Large-Scale Publishing: Public Records and News on Westlaw

Keywords: application architecture, business process, case studies, conversion, legacy data conversion, legal publishing, metadata, publishing, repository, Unicode, XML, XSLT

Daniel Dodge
Data Architect
Thomson West
Eagan
Minnesota
United States of America
daniel.dodge@thomson.com

Biography

With a background of fourteen years working with structured documents, Daniel Dodge is a lead data architect on a large-scale XML project at Thomson West. He started with SGML at Unisys Corporation as a technical writer leading a team that developed a production system for publishing technical documentation in print and online media. This project also resulted in two patents being issued for new technology. Now he leads projects implementing XML technology for repurposing information for legal publishing. He is president of the Midwest SGML/XML Forum, a user group that meets regularly in the Minneapolis/St. Paul area to discuss and learn about XML.


Abstract


Public records and news information on Westlaw is now being published using XML and is fully integrated with the statutes, caselaw materials, and other legal resources. This case study shows how the publishing capabilities have been developed.


Table of Contents


1. Introduction
2. Product Features
     2.1 Features of Public Records Databases
     2.2 Features of News Databases
3. Building the System to Publish the Products
     3.1 XML Architecture
     3.2 Publishing Architecture
     3.3 Display Architecture
     3.4 Team Organization
4. Publishing the Products
     4.1 Publishing Public Records
     4.2 Publishing the News
          4.2.1 Migrating the News Databases
          4.2.2 Publishing New or Updated News Content
          4.2.3 Switching Customers to the New System
5. Lessons Learned
6. Summary
Appendix 1. About Thomson West

1. Introduction

The online information available on Westlaw is being expanded with additional types of information. A large set of public records, business information, and news supplements the legal information and is extensively cross-referenced via hyperlinks to make it easy to conduct research quickly. Two recent migration projects used XML for the data format for the online search repository. The Public Records project resulted in a set of publishing system and product development processes for dealing with large quantities of acquired content from many sources. The Business Information and News project ("News") resulted in a publishing process for migrating a very large-scale legacy mainframe dataset to an XML online search repository. This case study shows how the projects started with basic publishing capabilities to convert acquired fixed-field content into XML for additional content on Westlaw, and have since evolved into a system that can easily add features while migrating content to XML form.

2. Product Features

2.1 Features of Public Records Databases

There are a large number of databases in the Public Records set, from "Adverse Filings" to "Watercraft", totaling over a billion documents.

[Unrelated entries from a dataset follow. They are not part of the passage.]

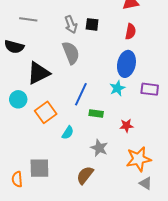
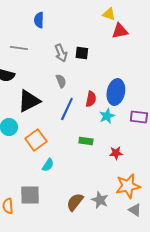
red semicircle: (131, 32) -> (91, 99), moved
gray semicircle: (71, 53) -> (61, 81), size x0.6
blue line: (81, 94) -> (67, 109), moved
cyan semicircle: (68, 133) -> (48, 165), moved
gray star: (99, 148) -> (100, 200), moved

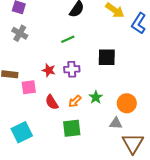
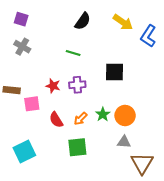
green line: (68, 39) -> (73, 53), turned 40
orange circle: (127, 103) -> (125, 115), moved

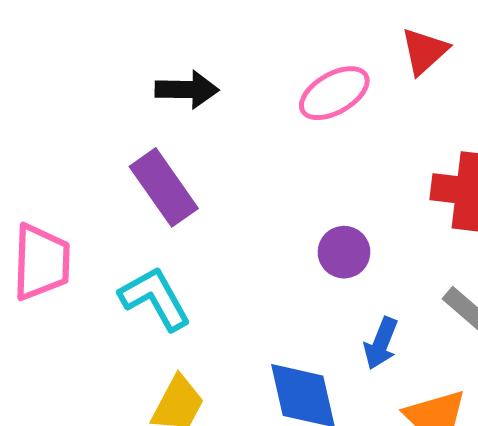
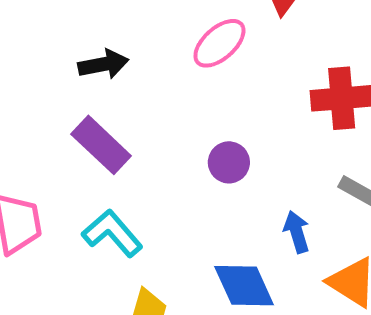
purple circle: (344, 252) -> (229, 162), moved
blue arrow: (381, 343) -> (297, 232), turned 153

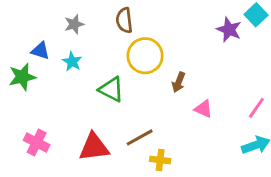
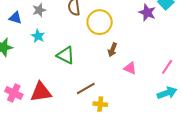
blue triangle: (40, 51) -> (15, 18), moved
yellow circle: (145, 56) -> (100, 22), moved
red triangle: (94, 147) -> (41, 92), moved

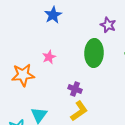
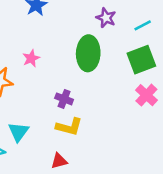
yellow L-shape: (79, 111) -> (69, 127), turned 50

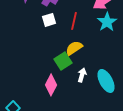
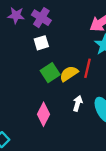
red line: (74, 21) -> (87, 68), moved
green square: (63, 61) -> (50, 73), moved

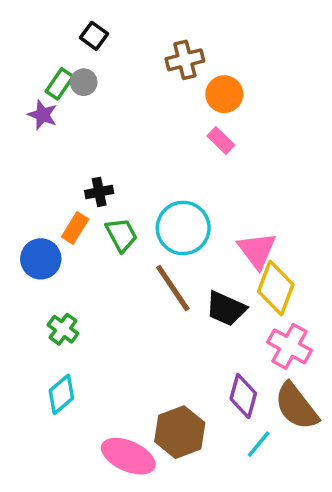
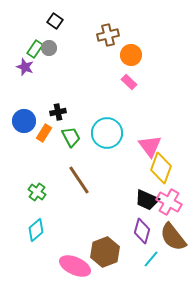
blue circle: (41, 259) -> (24, 121), moved
brown line: (173, 288) -> (79, 180), moved
black trapezoid: (226, 309) -> (147, 200), moved

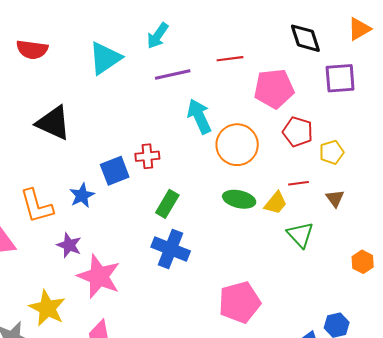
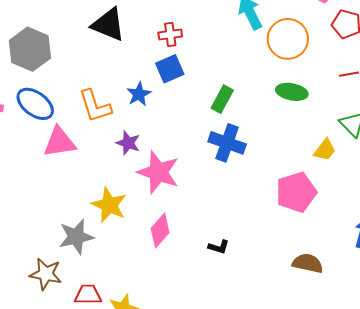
red cross: (147, 156) -> (170, 34), moved
yellow trapezoid: (276, 203) -> (325, 150), moved

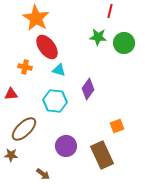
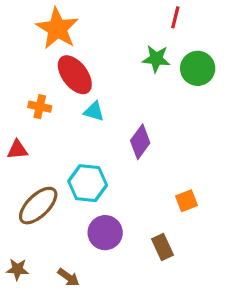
cyan hexagon: (55, 101) -> (88, 183), moved
brown star: (11, 155) -> (17, 269), moved
brown rectangle: (102, 155) -> (163, 247), size x0.6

The Public Records databases support the standard features on Westlaw. This includes searching, printing, and online display. "Clipping" is also available to customers. This provides a message when new documents have been published. By subscribing to the clipping service for a given database, the customer will receive an email when new documents have been published in the database.

"Aircraft Records" is a fairly typical Public Records database. It contains records of aircraft ownership, including the type of aircraft, registration number, engine type, seating, and so on. This is an example of a typical document:

pr-aircraft.png

Figure 1: Aircraft Record

A more sophisticated set of Public Records databases contains documents for court dockets. A court docket logs the activity and events of a case in court. This is an example of a court docket for a recent case:

ms-docket1.png

Figure 2: Sample Docket

There are several features to note in this sample document. One is the addition of links to other databases that are not part of the Public Records set. The link (shown as item A in Figure 2) containing the name of the judge for the case (Miriam Goldman Cedarbaum) connects to the Profiler database. This is what the profile for that judge looks like:

ms-docket1-judge.png

Figure 3: Profiler Record for Link from Judge Name

Links are added to the Dockets for judge, attorney, and expert witnesses contained in the Profiler database. This makes it easy to find the biographical information about the people involved with the proceedings of the case.

There are also links to other related documents, such as briefs filed with the court. These are listed in the display for the docket under the heading "Briefs and Other Related Documents" shown as item A in Figure 4:

ms-docket1-briefs.png

Figure 4: List of Briefs

Selecting a link (such as "2004 WL 813892" shown as item B) displays the related document. This makes it easy to read documents related to the case. All the links are added during the publishing process to make the documents more useful for the legal researcher.

2.2 Features of News Databases

The Business Information and News ("News" in this paper) on Westlaw covers more than 8,000 sources, including the Wall Street Journal, newswires (such as Dow Jones, Associated Press, and Reuters), business magazines, company profiles, and many more.

The News databases support the standard features on Westlaw. The "clipping" feature is also supported in the News databases.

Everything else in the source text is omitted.